The idea of a DMZ is related to these concepts, but it’s not the same. These comics are about the vertical ignorance/certainty problem. Lack of knowledge combined with instrumental beliefs cause people to double-down on convenient beliefs they already have. That’s a real problem, but it’s not the one I’m tackling. I’m talking about a horizontal ignorance/certainty problem. Instead of pouring more and more certainty into (ignorant, but convenient) beliefs that we already have, this problem is about spreading certainty around to different, neighboring beliefs that are new to us.
How does that play out in practice? Well, as a famous study revealed recently, “people who are otherwise very good at math may totally flunk a problem that they would otherwise probably be able to solve, simply because giving the right answer goes against their political beliefs.” That’s because–without a consciously defined and maintained DMZ–they immediately categorize new information into the red or green region even if it means magically becoming bad at math. That’s how strong the temptation is to sort all new information into friend/foe categories is, and it’s the reason we need a DMZ.
So what does having a DMZ mean? It means, as I mentioned earlier, that you can easily list of several arguments or propositions which might work against your beliefs, but that you don’t reject out of hand because you simply don’t know enough about them. It doesn’t mean you have to accept them. It doesn’t mean you have to reject the belief that they threaten. It doesn’t even mean you have investigate them right away.. It just means you refrain from categorizing them in the red bucket. And you do the same with new information that helps your cause. If it is about a topic you know little about, then you go ahead and put it in that blue bucket. You say, “That sounds good. I hope it’s true. But i’m not sure yet.”
There’s another aspect to this as well. So far I’ve been talking about salient propositions, that is: propositions that directly relate to some of your political beliefs. I’ve been leaving aside irrelevant facts. That’s because–although it’s easy for anyone to stick irrelevant facts in the blue bucket–the distinction between relevant and irrelevant facts is not actually stable or clear cut.
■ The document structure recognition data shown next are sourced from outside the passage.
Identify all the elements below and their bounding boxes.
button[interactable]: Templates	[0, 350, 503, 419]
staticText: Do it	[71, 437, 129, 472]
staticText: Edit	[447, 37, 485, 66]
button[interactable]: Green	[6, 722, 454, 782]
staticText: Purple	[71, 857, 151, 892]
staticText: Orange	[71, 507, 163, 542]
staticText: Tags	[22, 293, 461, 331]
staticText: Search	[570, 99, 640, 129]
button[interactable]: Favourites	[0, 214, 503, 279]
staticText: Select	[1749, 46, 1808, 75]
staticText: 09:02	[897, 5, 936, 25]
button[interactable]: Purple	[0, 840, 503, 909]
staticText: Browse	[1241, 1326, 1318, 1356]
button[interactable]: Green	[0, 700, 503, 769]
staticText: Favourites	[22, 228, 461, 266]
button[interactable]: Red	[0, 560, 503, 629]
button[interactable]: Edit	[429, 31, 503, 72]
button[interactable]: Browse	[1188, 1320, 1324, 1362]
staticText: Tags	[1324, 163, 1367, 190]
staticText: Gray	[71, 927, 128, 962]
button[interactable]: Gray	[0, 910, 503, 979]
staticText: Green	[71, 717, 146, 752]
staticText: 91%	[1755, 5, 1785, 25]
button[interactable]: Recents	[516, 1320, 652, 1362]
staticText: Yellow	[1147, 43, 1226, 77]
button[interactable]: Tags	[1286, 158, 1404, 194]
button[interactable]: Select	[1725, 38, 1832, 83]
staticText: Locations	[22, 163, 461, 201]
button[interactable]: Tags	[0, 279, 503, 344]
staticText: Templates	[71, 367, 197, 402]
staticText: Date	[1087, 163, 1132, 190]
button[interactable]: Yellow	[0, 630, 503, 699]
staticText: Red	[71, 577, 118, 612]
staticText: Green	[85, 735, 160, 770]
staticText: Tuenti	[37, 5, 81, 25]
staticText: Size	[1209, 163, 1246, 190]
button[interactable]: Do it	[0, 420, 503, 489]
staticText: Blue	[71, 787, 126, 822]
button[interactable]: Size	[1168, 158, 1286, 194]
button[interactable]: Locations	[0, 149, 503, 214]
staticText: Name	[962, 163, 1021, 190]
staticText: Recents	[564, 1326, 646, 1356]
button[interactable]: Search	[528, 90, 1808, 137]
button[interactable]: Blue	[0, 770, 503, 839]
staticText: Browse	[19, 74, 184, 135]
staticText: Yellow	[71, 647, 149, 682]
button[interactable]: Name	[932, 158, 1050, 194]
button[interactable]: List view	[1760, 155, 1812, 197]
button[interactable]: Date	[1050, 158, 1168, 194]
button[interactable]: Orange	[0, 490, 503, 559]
One of the problems with our increasingly political world is that more and more apparently unrelated facts are being incorporated into political paradigms. There’s a cottage industry for journalists to fill quotas by describing apparently innocuous things as racist. A list of Things college professors called ‘racist’ in 2017 includes math, Jingle Bells (the song), and punctuality. This is a controversial topic. Sometimes, articles like this really do reveal incisive critiques of racial inequality that’s not obvious at first. Sometimes conservatives misrepresent or dumb-down these arguments just to make fun of them. But sometimes–like when a kid in my high school class complained that it was sexist to use the term for a female hero (heroine) as the name for a drug (heroin)–the contention really is silly. And so part of the DMZ is also just being a little slower to see new information in a political light. Everything can be political–with a little bit of rhetorical ingenuity–but there’s a big difference between “can” and “should”.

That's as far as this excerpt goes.